Robinson Crusoe and Friday walking along a trail

Digital Robinson Crusoe

Glorious Living

Two weeks ago, I unplugged. It wasn’t just zoom fatigue or general email nuisances but just an utter and complete doneness with screens. I also wanted to take stock of the amount of time I was wasting on social media too and the best way to break it is cold turkey. I took the social media apps off my phone, I took my email apps off my phone, and I took a week off of work. 

Amish Paradise

So how did my week of living in 1995 go? Splendiferously. It wasn’t this huge boost in productivity that resulted in, say, repainting the house or building a deck, but there were some things that were equally as noticeable. What was the biggest? Dreaming. It sounds funny, but that was the first big notice for me. By Tuesday night I was having more sustained, linear, and memorable dreams.

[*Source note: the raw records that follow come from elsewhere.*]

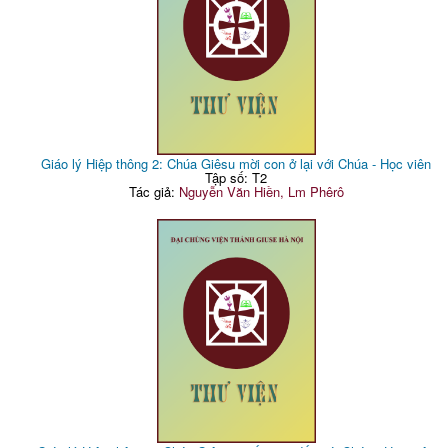
Giáo lý Hiệp thông 2: Chúa Giêsu mời con ở lại với Chúa - Học viên
Tập số: T2
Tác giả:
Nguyễn Văn Hiền, Lm Phêrô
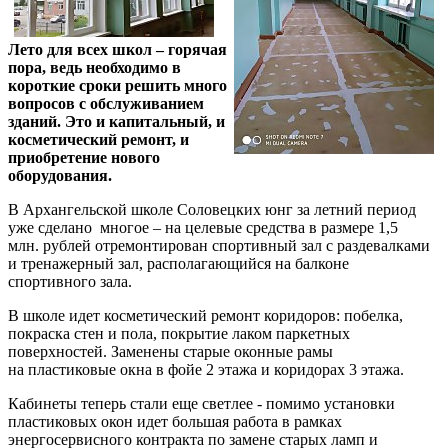
Лето для всех школ – горячая
пора, ведь необходимо в
короткие сроки решить много
вопросов с обслуживанием
зданий. Это и капитальный, и
косметический ремонт, и
приобретение нового
оборудования.
В Архангельской школе Соловецких юнг за летний период
уже сделано многое – на целевые средства в размере 1,5
млн. рублей отремонтирован спортивный зал с раздевалками
и тренажерный зал, располагающийся на балконе
спортивного зала.
В школе идет косметический ремонт коридоров: побелка,
покраска стен и пола, покрытие лаком паркетных
поверхностей. Заменены старые оконные рамы
на пластиковые окна в фойе 2 этажа и коридорах 3 этажа.
Кабинеты теперь стали еще светлее - помимо установки
пластиковых окон идет большая работа в рамках
энергосервисного контракта по замене старых ламп и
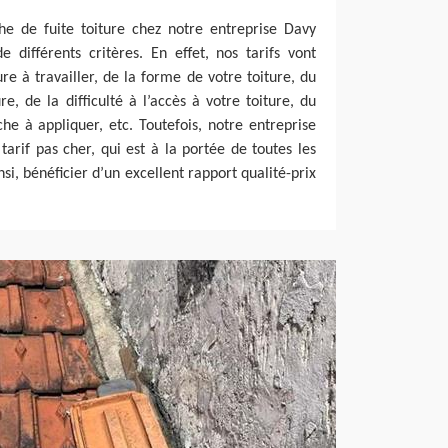
he de fuite toiture chez notre entreprise Davy
 différents critères. En effet, nos tarifs vont
re à travailler, de la forme de votre toiture, du
e, de la difficulté à l’accès à votre toiture, du
e à appliquer, etc. Toutefois, notre entreprise
arif pas cher, qui est à la portée de toutes les
nsi, bénéficier d’un excellent rapport qualité-prix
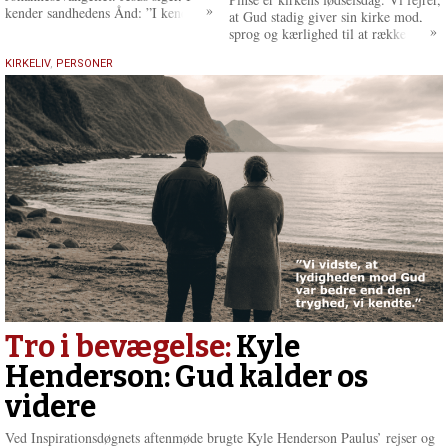
kender sandhedens Ånd: ”I kender
at Gud stadig giver sin kirke mod,
den, for den bliver hos jer og skal
sprog og kærlighed til at række
være i jer”.[1]
evangeliet videre
5.
KIRKELIV
,
PERSONER
maj
2026
Tro i bevægelse:
Kyle
Henderson: Gud kalder os
videre
Ved Inspirationsdøgnets aftenmøde brugte Kyle Henderson Paulus’ rejser og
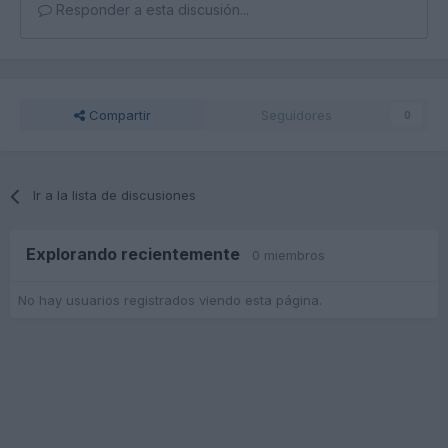
Responder a esta discusión...
Compartir
Seguidores
0
Ir a la lista de discusiones
Explorando recientemente
0 miembros
No hay usuarios registrados viendo esta página.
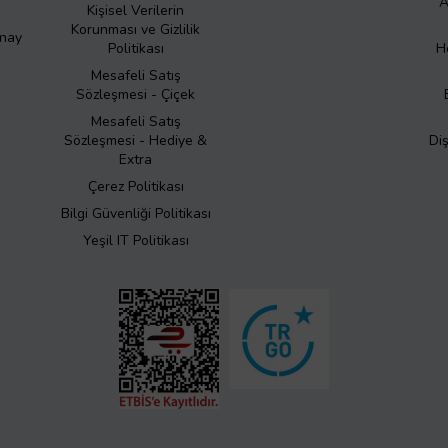
A
Kişisel Verilerin
Korunması ve Gizlilik
Onay
Politikası
H
Mesafeli Satış
Sözleşmesi - Çiçek
Mesafeli Satış
Sözleşmesi - Hediye &
Di
Extra
Çerez Politikası
Bilgi Güvenliği Politikası
Yeşil IT Politikası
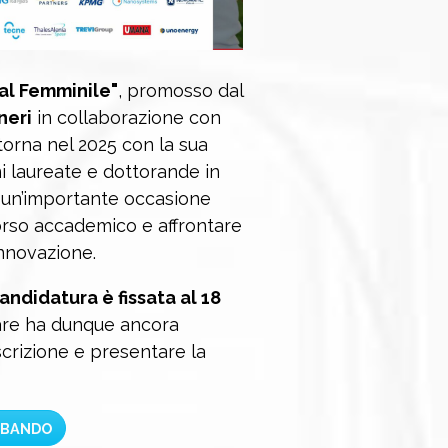
 al Femminile"
, promosso dal
neri
in collaborazione con
 torna nel 2025 con la sua
i laureate e dottorande in
 un’importante occasione
corso accademico e affrontare
innovazione.
ndidatura è fissata al 18
are ha dunque ancora
scrizione e presentare la
 BANDO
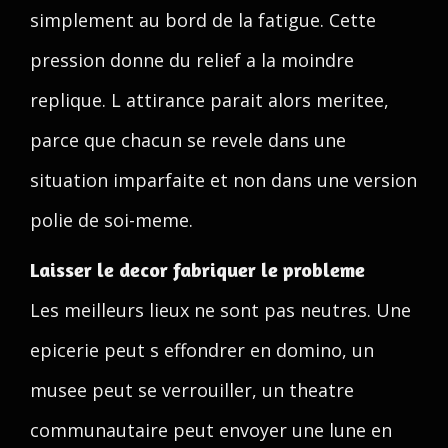
simplement au bord de la fatigue. Cette
pression donne du relief a la moindre
replique. L attirance parait alors meritee,
parce que chacun se revele dans une
situation imparfaite et non dans une version
polie de soi-meme.
Laisser le decor fabriquer le probleme
Les meilleurs lieux ne sont pas neutres. Une
epicerie peut s effondrer en domino, un
musee peut se verrouiller, un theatre
communautaire peut envoyer une lune en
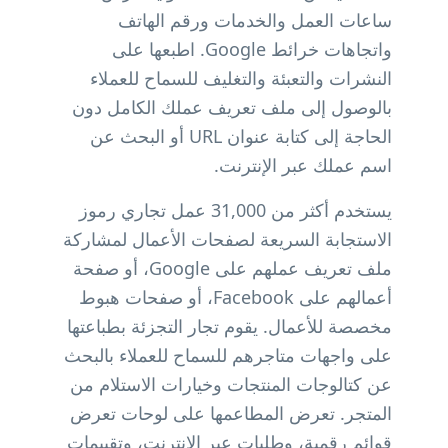
ساعات العمل والخدمات ورقم الهاتف
واتجاهات خرائط Google. اطبعها على
النشرات والتعبئة والتغليف للسماح للعملاء
بالوصول إلى ملف تعريف عملك الكامل دون
الحاجة إلى كتابة عنوان URL أو البحث عن
اسم عملك عبر الإنترنت.
يستخدم أكثر من 31,000 عمل تجاري رموز
الاستجابة السريعة لصفحات الأعمال لمشاركة
ملف تعريف عملهم على Google، أو صفحة
أعمالهم على Facebook، أو صفحات هبوط
مخصصة للأعمال. يقوم تجار التجزئة بطباعتها
على واجهات متاجرهم للسماح للعملاء بالبحث
عن كتالوجات المنتجات وخيارات الاستلام من
المتجر. تعرض المطاعمها على لوحات تعرض
قوائم رقمية، وطلبات عبر الإنترنت، وتقييمات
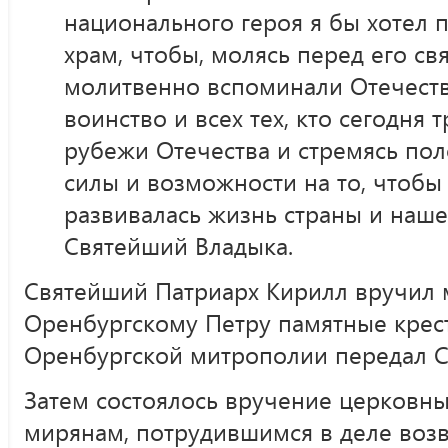
национального героя я бы хотел п
храм, чтобы, молясь перед его св
молитвенно вспоминали Отечество
воинство и всех тех, кто сегодня 
рубежи Отечества и стремясь пол
силы и возможности на то, чтобы
развивалась жизнь страны и наше
Святейший Владыка.
Святейший Патриарх Кирилл вручил 
Оренбургскому Петру памятные крест
Оренбургской митрополии передал С
Затем состоялось вручение церковны
мирянам, потрудившимся в деле воз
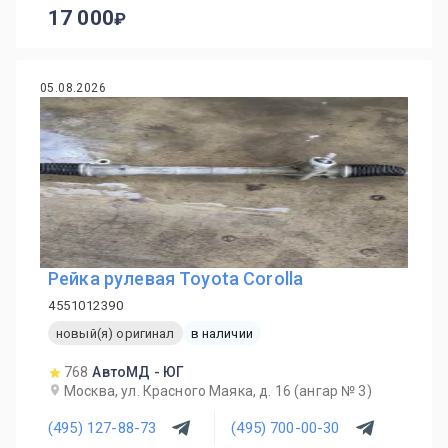
17 000
05.08.2026
Рейка рулевая Toyota Corolla
4551012390
новый(я) оригинал
в наличии
768
АвтоМД - ЮГ
Москва, ул. Красного Маяка, д. 16 (ангар № 3)
(495) 127-88-73
(495) 700-00-30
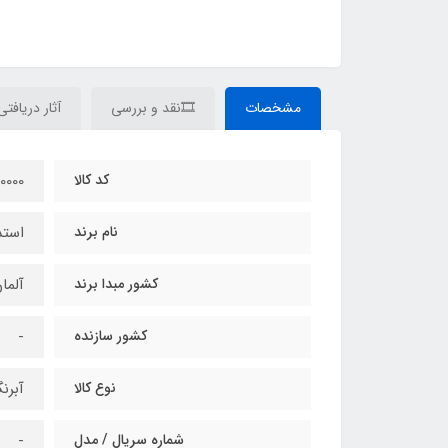
مشخصات
🎞نقد و بررسی
آثار دریافتی
کد کالا
000
نام برند
استد
کشور مبدا برند
آلما
کشور سازنده
-
نوع کالا
آبرن
شماره سریال / مدل
-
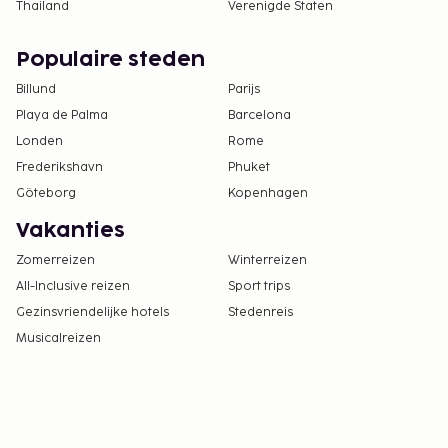
Thailand
Verenigde Staten
Populaire steden
Billund
Parijs
Playa de Palma
Barcelona
Londen
Rome
Frederikshavn
Phuket
Göteborg
Kopenhagen
Vakanties
Zomerreizen
Winterreizen
All-Inclusive reizen
Sport trips
Gezinsvriendelijke hotels
Stedenreis
Musicalreizen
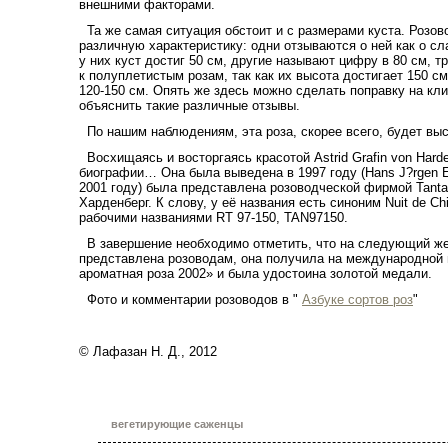
внешними факторами.
Та же самая ситуация обстоит и с размерами куста. Розо
различную характеристику: одни отзываются о ней как о с
у них куст достиг
50 см
, другие называют цифру в 80 см, т
к полуплетистым розам, так как их высота достигает
150 см
120-150 см. Опять же здесь можно сделать поправку на кли
объяснить такие различные отзывы.
По нашим наблюдениям, эта роза, скорее всего, будет выс
Восхищаясь и восторгаясь красотой Astrid Grafin von Hard
биографии… Она была выведена в 1997 году (Hans J?rgen Ev
2001 году) была представлена розоводческой фирмой Tant
Харденберг. К слову, у её названия есть синоним Nuit de Ch
рабочими названиями RT 97-150, TAN97150.
В завершение необходимо отметить, что на следующий же 
представлена розоводам, она получила на международной 
ароматная роза 2002» и была удостоина золотой медали.
Фото и комментарии розоводов в "
Азбуке сортов роз
"
© Лафазан Н. Д., 2012
вегетирующие саженцы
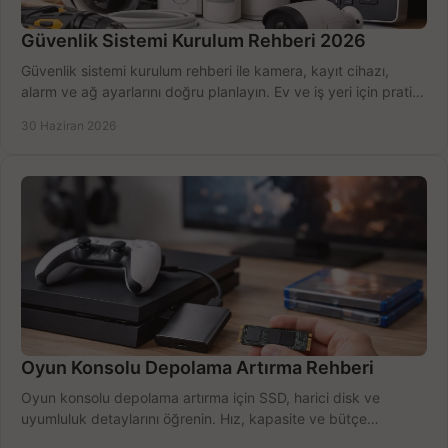
Güvenlik Sistemi Kurulum Rehberi 2026
Güvenlik sistemi kurulum rehberi ile kamera, kayıt cihazı,
alarm ve ağ ayarlarını doğru planlayın. Ev ve iş yeri için pratik
seçimler.
30 Haziran 2026
Oyun Konsolu Depolama Artırma Rehberi
Oyun konsolu depolama artırma için SSD, harici disk ve
uyumluluk detaylarını öğrenin. Hız, kapasite ve bütçe
dengesini doğru kurun.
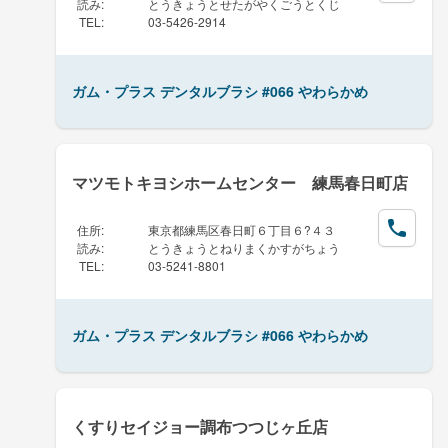
読み
:
とうきょうとせたがやくごうとくじ
TEL
:
03-5426-2914
ガム・プラス デンタルブラシ #066 やわらかめ
マツモトキヨシホームセンター 練馬春日町店
住所
:
東京都練馬区春日町６丁目６?４３
読み
:
とうきょうとねりまくかすがちょう
TEL
:
03-5241-8801
ガム・プラス デンタルブラシ #066 やわらかめ
くすりセイジョー調布つつじヶ丘店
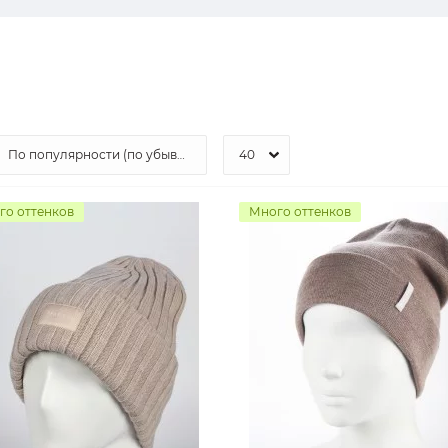
го оттенков
Много оттенков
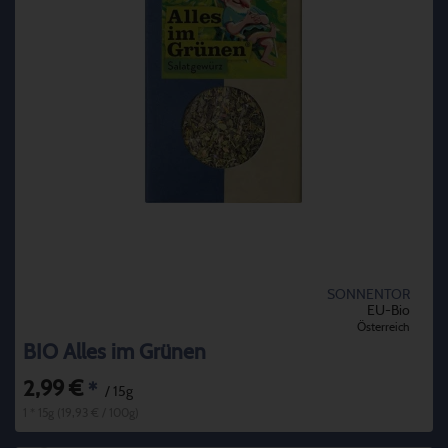
SONNENTOR
EU-Bio
Österreich
BIO Alles im Grünen
2,99 €
*
/ 15g
1 * 15g (19,93 € / 100g)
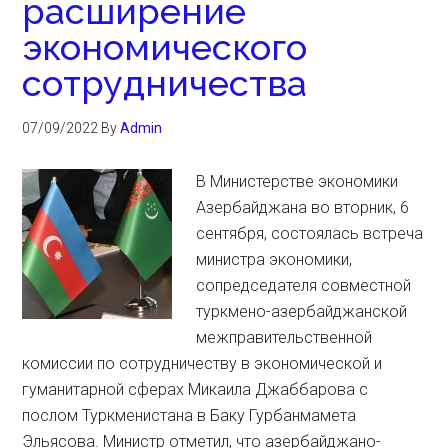
расширение
экономического
сотрудничества
07/09/2022
By
Admin
В Министерстве экономики
Азербайджана во вторник, 6
сентября, состоялась встреча
министра экономики,
сопредседателя совместной
туркмено-азербайджанской
межправительственной
комиссии по сотрудничеству в экономической и
гуманитарной сферах Микаила Джаббарова с
послом Туркменистана в Баку Гурбанмамета
Эльясова. Министр отметил, что азербайджано-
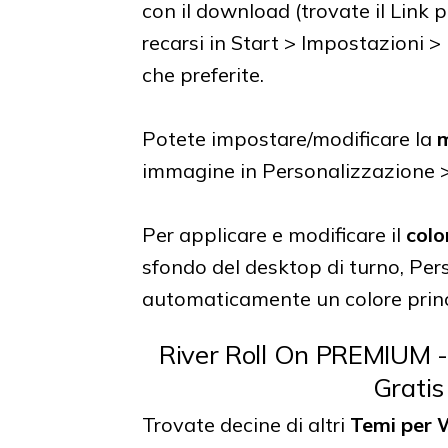
con il download (trovate il Link 
recarsi in Start > Impostazioni >
che preferite.
Potete impostare/modificare la
m
immagine in Personalizzazione 
Per applicare e modificare il
colo
sfondo del desktop di turno, Per
automaticamente un colore princ
River Roll On PREMIUM 
Gratis
Trovate decine di altri
Temi per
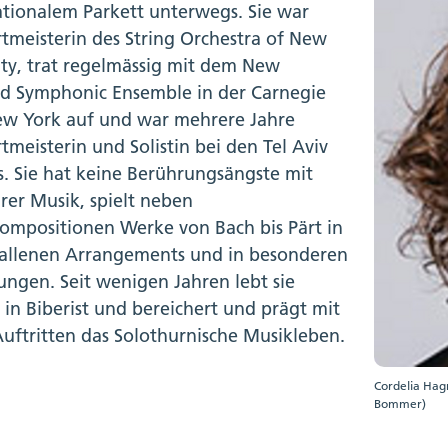
ationalem Parkett unterwegs. Sie war
tmeisterin des String Orchestra of New
ity, trat regelmässig mit dem New
d Symphonic Ensemble in der Carnegie
ew York auf und war mehrere Jahre
tmeisterin und Solistin bei den Tel Aviv
ts. Sie hat keine Berührungsängste mit
rer Musik, spielt neben
ompositionen Werke von Bach bis Pärt in
allenen Arrangements und in besonderen
ungen. Seit wenigen Jahren lebt sie
 in Biberist und bereichert und prägt mit
Auftritten das Solothurnische Musikleben.
Cordelia Hagm
Bommer)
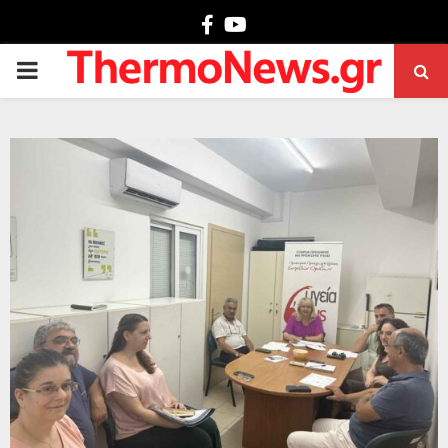
Facebook
Youtube
PRIMARY
MENU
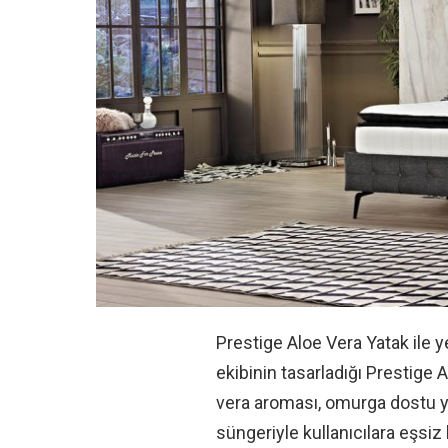
Prestige Aloe Vera Yatak ile 
ekibinin tasarladığı Prestige 
vera aroması, omurga dostu y
süngeriyle kullanıcılara eşsiz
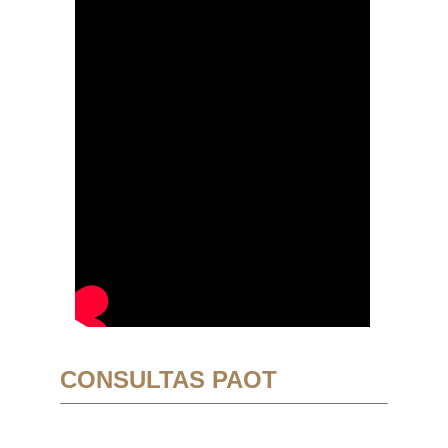
CONSULTAS PAOT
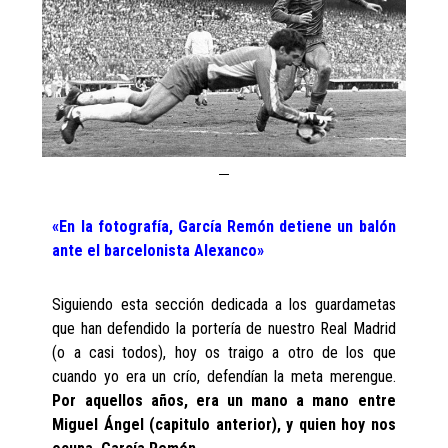
«En la fotografía, García Remón detiene un balón
ante el barcelonista Alexanco»
Siguiendo esta sección dedicada a los guardametas
que han defendido la portería de nuestro Real Madrid
(o a casi todos), hoy os traigo a otro de los que
cuando yo era un crío, defendían la meta merengue.
Por aquellos años, era un mano a mano entre
Miguel Ángel (capitulo anterior), y quien hoy nos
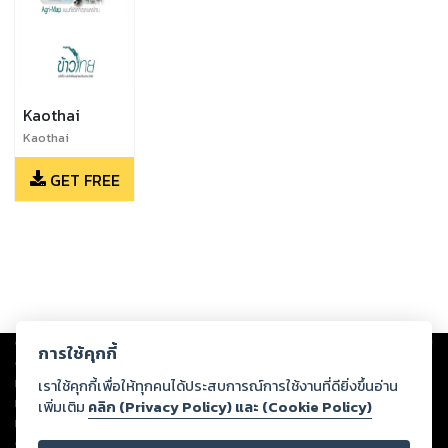
Kaothai
Kaothai
October-
GET FREE
December 2017
Copyright ©
2026
Storylog Co., Ltd. - สตอรี่ล็อกขอสงวนสิทธิ์ไม่รับผิดชอบ
การใช้คุกกี้
ต่อผลงานหรือเนื้อหาใดที่อัปโหลดผ่านเว็บไซต์และปรากฏว่าละเมิดสิทธิใน
ทรัพย์สินทางปัญญาของบุคคลอื่นหรือขัดต่อกฎหมายและศีลธรรม ดังนั้น ผู้อ่าน
เราใช้คุกกี้เพื่อให้ทุกคนได้ประสบการณ์การใช้งานที่ดียิ่งขึ้นอ่าน
ทุกท่านโปรดใช้วิจารณญาณในการกลั่นกรองด้วยตนเอง และหากท่านพบว่าส่วน
เพิ่มเติม
คลิก (Privacy Policy) และ (Cookie Policy)
หนึ่งส่วนใดขัดต่อกฎหมายและศีลธรรม กรุณาแจ้งมายังบริษัท เพื่อทีมงานจะได้
ดำเนินการในทันที ทั้งนี้ ทางสตอรี่ล็อกขอสงวนลิขสิทธิ์ตามพระราชบัญญัติ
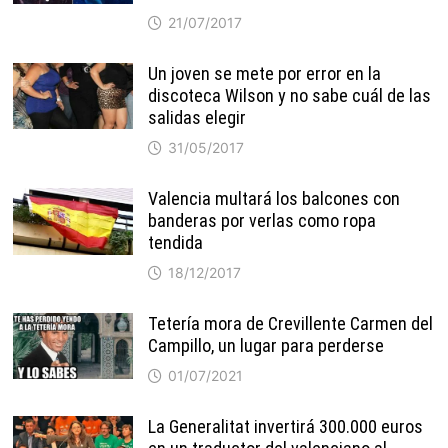
21/07/2017
Un joven se mete por error en la
discoteca Wilson y no sabe cuál de las
salidas elegir
31/05/2017
Valencia multará los balcones con
banderas por verlas como ropa
tendida
18/12/2017
Tetería mora de Crevillente Carmen del
Campillo, un lugar para perderse
01/07/2021
La Generalitat invertirá 300.000 euros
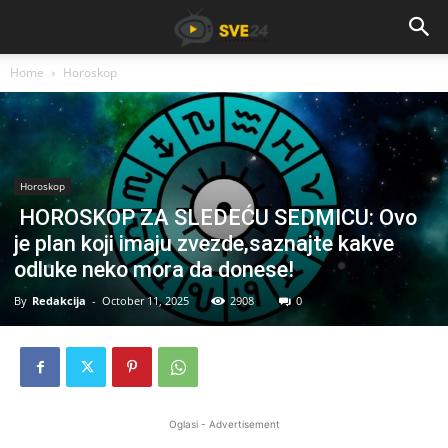
Home
Horoskop
Horoskop
HOROSKOP ZA SLEDEĆU SEDMICU: Ovo
je plan koji imaju zvezde,saznajte kakve
odluke neko mora da donese!
By
Redakcija
-
October 11, 2025
2908
0
Oglasi - Advertisement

I have been able to Lucid Dream for decades and for most of the 90s it wasn’t something I tried to do; I don’t think I realized that it wasn’t happening as often as it used to until it started happening again. 

One thing that remained activated was the sleeptracker on my fatWatch™ that passive aggressively tries to get me to live a better (Californian?) life. By Tuesday night even though some of my sleep durations hadn’t increased (some actually decreased) my deep sleep registers were longer. I am not just talking about the same percentages of shorter sleeps but actual, measured minutes. 

Free Time is Me Time

So, what did I do? I read two books and about a half-dozen long read articles that I have been waiting on my nightstand. Caught up on other magazines that were stacking up and wrote more in my notebook. I also made an effort to start walking. The neighborhood loop around us is almost an exact 30-minute jaunt. This too was done in analog. No headphones for audiobooks or music, just listening to the neighborhood and letting my mind wander. I had hoped to catch at least one walk in the rain with my umbrella and it didn’t happen until Sunday. The great thing about rain on an umbrella is that is muffles or melds with the sound of cars driving by without limiting the higher pitched sounds of birds. It’s also just nice to walk in the rain. 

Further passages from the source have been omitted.